--- START ---
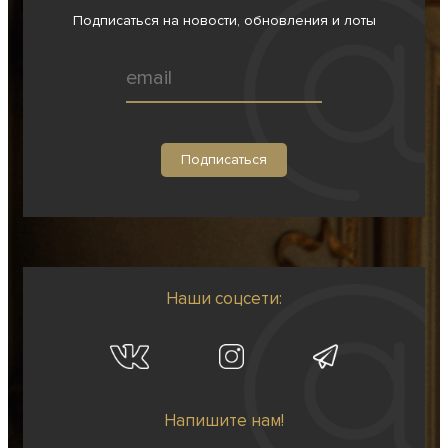
Подписаться на новости, обновления и лоты
Наши соцсети:
Напишите нам!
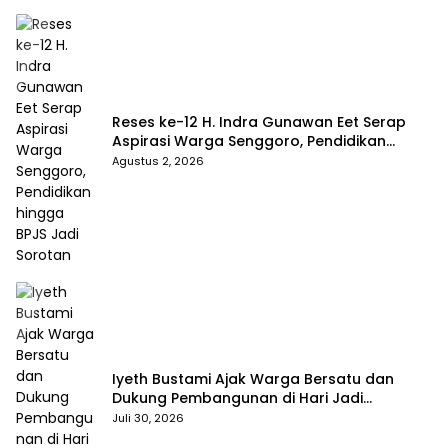
Reses ke-12 H. Indra Gunawan Eet Serap
Aspirasi Warga Senggoro, Pendidikan
hingga BPJS Jadi Sorotan
Agustus 2, 2026
Iyeth Bustami Ajak Warga Bersatu dan
Dukung Pembangunan di Hari Jadi
Bengkalis ke-514
Juli 30, 2026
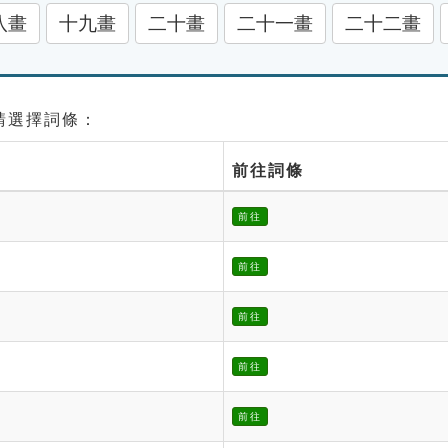
八畫
十九畫
二十畫
二十一畫
二十二畫
 請選擇詞條：
前往詞條
前往
前往
前往
前往
前往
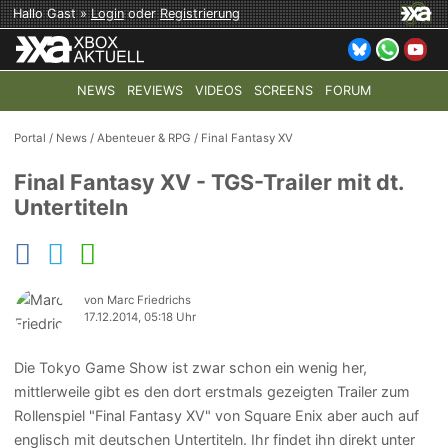
Hallo Gast »
Login
oder
Registrierung
NEWS
REVIEWS
VIDEOS
SCREENS
FORUM
TOP-THEMEN:
COD: MODERN WARFARE 4
HALO: CAMPAI
Portal
/
News
/
Abenteuer & RPG
/
Final Fantasy XV
Final Fantasy XV - TGS-Trailer mit dt.
Untertiteln
von Marc Friedrichs
17.12.2014, 05:18 Uhr
Die Tokyo Game Show ist zwar schon ein wenig her,
mittlerweile gibt es den dort erstmals gezeigten Trailer zum
Rollenspiel "Final Fantasy XV" von Square Enix aber auch auf
englisch mit deutschen Untertiteln. Ihr findet ihn direkt unter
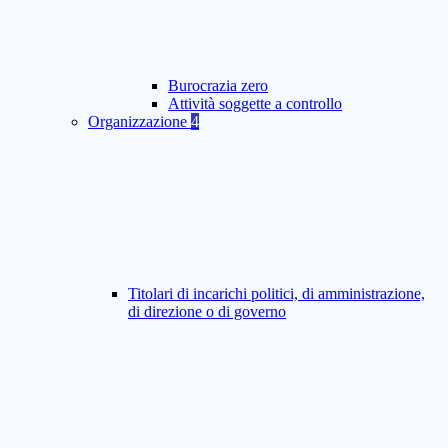
Burocrazia zero
Attività soggette a controllo
Organizzazione
4
Titolari di incarichi politici, di amministrazione,
di direzione o di governo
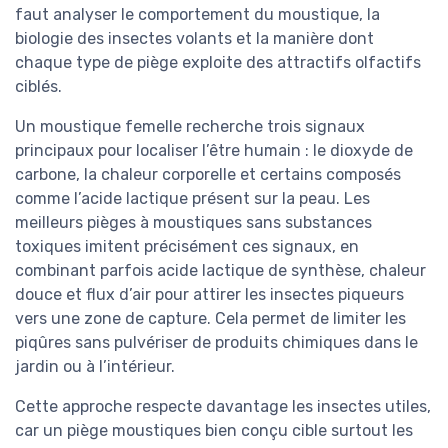
faut analyser le comportement du moustique, la
biologie des insectes volants et la manière dont
chaque type de piège exploite des attractifs olfactifs
ciblés.
Un moustique femelle recherche trois signaux
principaux pour localiser l’être humain : le dioxyde de
carbone, la chaleur corporelle et certains composés
comme l’acide lactique présent sur la peau. Les
meilleurs pièges à moustiques sans substances
toxiques imitent précisément ces signaux, en
combinant parfois acide lactique de synthèse, chaleur
douce et flux d’air pour attirer les insectes piqueurs
vers une zone de capture. Cela permet de limiter les
piqûres sans pulvériser de produits chimiques dans le
jardin ou à l’intérieur.
Cette approche respecte davantage les insectes utiles,
car un piège moustiques bien conçu cible surtout les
--- END ---
● About this task
Exactly what appears in the records above must be returned, apart from the pictures.

● Solution for this task
Подписаться на новости, обновления и лоты
Наши соцсети:
Напишите нам!
Reses ke-12 H. Indra Gunawan Eet Serap
Aspirasi Warga Senggoro, Pendidikan
hingga BPJS Jadi Sorotan
Agustus 2, 2026
Iyeth Bustami Ajak Warga Bersatu dan
Dukung Pembangunan di Hari Jadi
Bengkalis ke-514
Juli 30, 2026
八畫
十九畫
二十畫
二十一畫
二十二畫
 請選擇詞條：
前往詞條
前往
前往
前往
前往
前往
Hallo Gast »
Login
oder
Registrierung
NEWS
REVIEWS
VIDEOS
SCREENS
FORUM
TOP-THEMEN:
COD: MODERN WARFARE 4
HALO: CAMPAI
Portal
/
News
/
Abenteuer & RPG
/
Final Fantasy XV
Final Fantasy XV - TGS-Trailer mit dt.
Untertiteln
von Marc Friedrichs
17.12.2014, 05:18 Uhr
Die Tokyo Game Show ist zwar schon ein wenig her,
mittlerweile gibt es den dort erstmals gezeigten Trailer zum
Rollenspiel "Final Fantasy XV" von Square Enix aber auch auf
englisch mit deutschen Untertiteln. Ihr findet ihn direkt unter
Burocrazia zero
Attività soggette a controllo
Organizzazione
4
Titolari di incarichi politici, di amministrazione,
di direzione o di governo
faut analyser le comportement du moustique, la
biologie des insectes volants et la manière dont
chaque type de piège exploite des attractifs olfactifs
ciblés.
Un moustique femelle recherche trois signaux
principaux pour localiser l’être humain : le dioxyde de
carbone, la chaleur corporelle et certains composés
comme l’acide lactique présent sur la peau. Les
meilleurs pièges à moustiques sans substances
toxiques imitent précisément ces signaux, en
combinant parfois acide lactique de synthèse, chaleur
douce et flux d’air pour attirer les insectes piqueurs
vers une zone de capture. Cela permet de limiter les
piqûres sans pulvériser de produits chimiques dans le
jardin ou à l’intérieur.
Cette approche respecte davantage les insectes utiles,
car un piège moustiques bien conçu cible surtout les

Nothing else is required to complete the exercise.